YOUR INSTRUCTIONS: After locating the line with "(0049) 2444 9510-0" in the entries below, output it and each following line up to and including the line with "Inácio Lula da", exactly and without pictures.

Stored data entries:
--- START ---
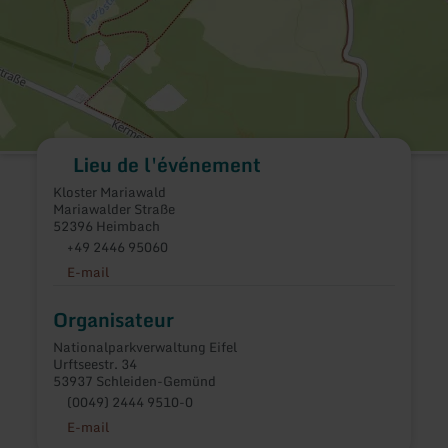
Lieu de l'événement
Kloster Mariawald
Mariawalder Straße
52396 Heimbach
+49 2446 95060
E-mail
Organisateur
Nationalparkverwaltung Eifel
Urftseestr. 34
53937 Schleiden-Gemünd
(0049) 2444 9510-0
E-mail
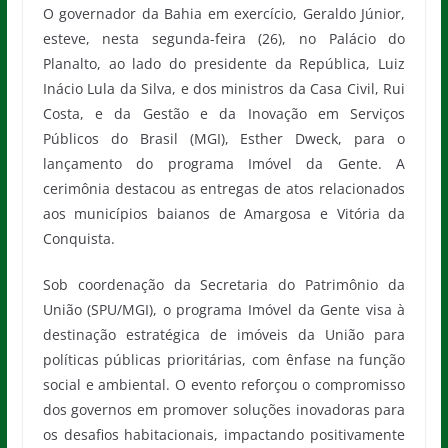
O governador da Bahia em exercício, Geraldo Júnior,
esteve, nesta segunda-feira (26), no Palácio do
Planalto, ao lado do presidente da República, Luiz
Inácio Lula da Silva, e dos ministros da Casa Civil, Rui
Costa, e da Gestão e da Inovação em Serviços
Públicos do Brasil (MGI), Esther Dweck, para o
lançamento do programa Imóvel da Gente. A
cerimônia destacou as entregas de atos relacionados
aos municípios baianos de Amargosa e Vitória da
Conquista.
Sob coordenação da Secretaria do Patrimônio da
União (SPU/MGI), o programa Imóvel da Gente visa à
destinação estratégica de imóveis da União para
políticas públicas prioritárias, com ênfase na função
social e ambiental. O evento reforçou o compromisso
dos governos em promover soluções inovadoras para
os desafios habitacionais, impactando positivamente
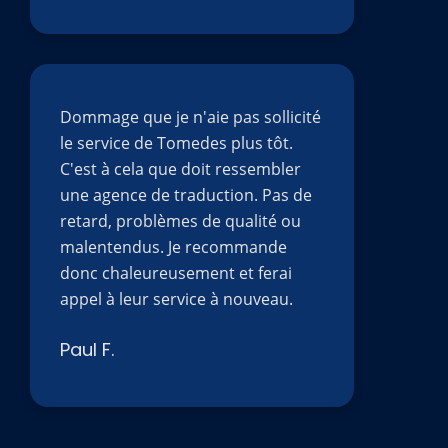
Dommage que je n'aie pas sollicité
le service de Tomedes plus tôt.
C'est à cela que doit ressembler
une agence de traduction. Pas de
retard, problèmes de qualité ou
malentendus. Je recommande
donc chaleureusement et ferai
appel à leur service à nouveau.
Paul F.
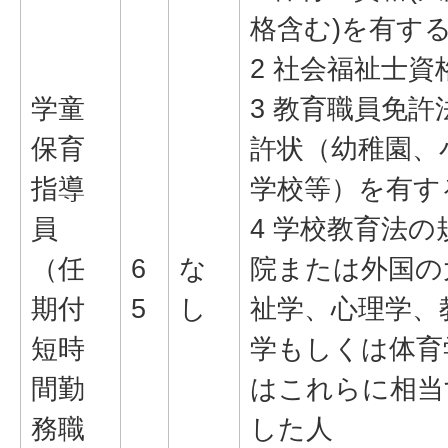
格含む)を有す
2 社会福祉士
学童
3 教育職員免
保育
許状（幼稚園、
指導
学校等）を有す
員
4 学校教育法
（任
6
な
院または外国の
期付
5
し
祉学、心理学、
短時
学もしくは体育
間勤
はこれらに相当
務職
した人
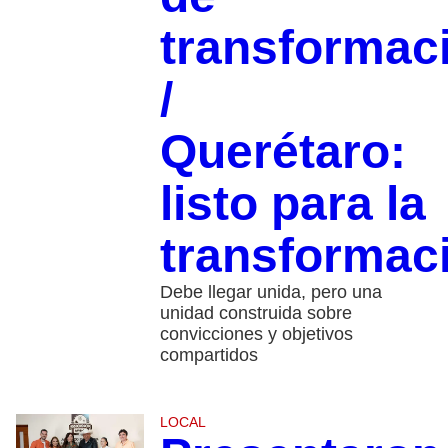
transformac
/
Querétaro:
listo para la
transformac
Debe llegar unida, pero una
unidad construida sobre
convicciones y objetivos
compartidos
LOCAL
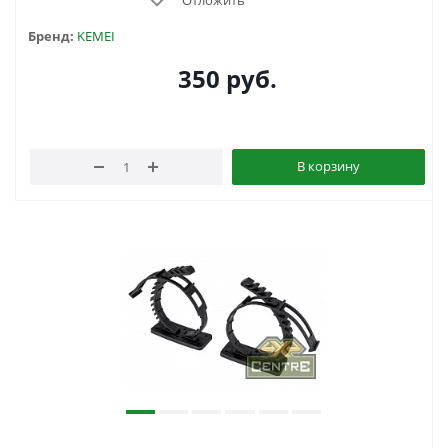
Бренд:
KEMEI
350
руб.
В корзину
--- END ---
REPLY:
(0049) 2444 9510-0
E-mail
O governador da Bahia em exercício, Geraldo Júnior,
esteve, nesta segunda-feira (26), no Palácio do
Planalto, ao lado do presidente da República, Luiz
Inácio Lula da Silva, e dos ministros da Casa Civil, Rui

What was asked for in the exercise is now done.